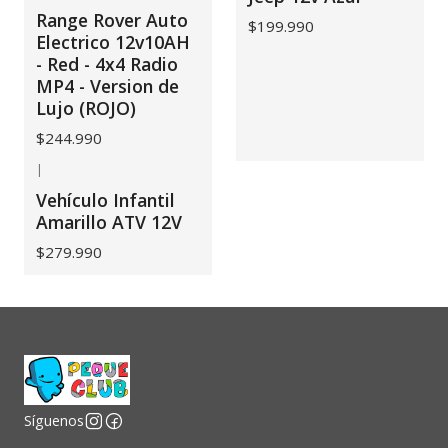
Range Rover Auto
$199.990
Electrico 12v10AH
- Red - 4x4 Radio
MP4 - Version de
Lujo (ROJO)
$244.990
|
Vehículo Infantil
Amarillo ATV 12V
$279.990
Síguenos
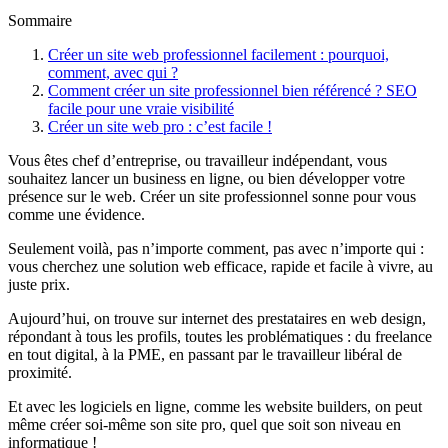
Sommaire
Créer un site web professionnel facilement : pourquoi,
comment, avec qui ?
Comment créer un site professionnel bien référencé ? SEO
facile pour une vraie visibilité
Créer un site web pro : c’est facile !
Vous êtes chef d’entreprise, ou travailleur indépendant, vous
souhaitez lancer un business en ligne, ou bien développer votre
présence sur le web. Créer un site professionnel sonne pour vous
comme une évidence.
Seulement voilà, pas n’importe comment, pas avec n’importe qui :
vous cherchez une solution web efficace, rapide et facile à vivre, au
juste prix.
Aujourd’hui, on trouve sur internet des prestataires en web design,
répondant à tous les profils, toutes les problématiques : du freelance
en tout digital, à la PME, en passant par le travailleur libéral de
proximité.
Et avec les logiciels en ligne, comme les website builders, on peut
même créer soi-même son site pro, quel que soit son niveau en
informatique !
◆ ◆ ◆ ◆ ◆ ◆ ◆
> Requirement
Transcribe exactly, please, the lines between the start of the records above and the line holding "Seulement voilà, pas", counting both of those lines and omitting pictures.

> Response to the exercise
Range Rover Auto
$199.990
Electrico 12v10AH
- Red - 4x4 Radio
MP4 - Version de
Lujo (ROJO)
$244.990
|
Vehículo Infantil
Amarillo ATV 12V
$279.990
Síguenos
Sommaire
Créer un site web professionnel facilement : pourquoi,
comment, avec qui ?
Comment créer un site professionnel bien référencé ? SEO
facile pour une vraie visibilité
Créer un site web pro : c’est facile !
Vous êtes chef d’entreprise, ou travailleur indépendant, vous
souhaitez lancer un business en ligne, ou bien développer votre
présence sur le web. Créer un site professionnel sonne pour vous
comme une évidence.
Seulement voilà, pas n’importe comment, pas avec n’importe qui :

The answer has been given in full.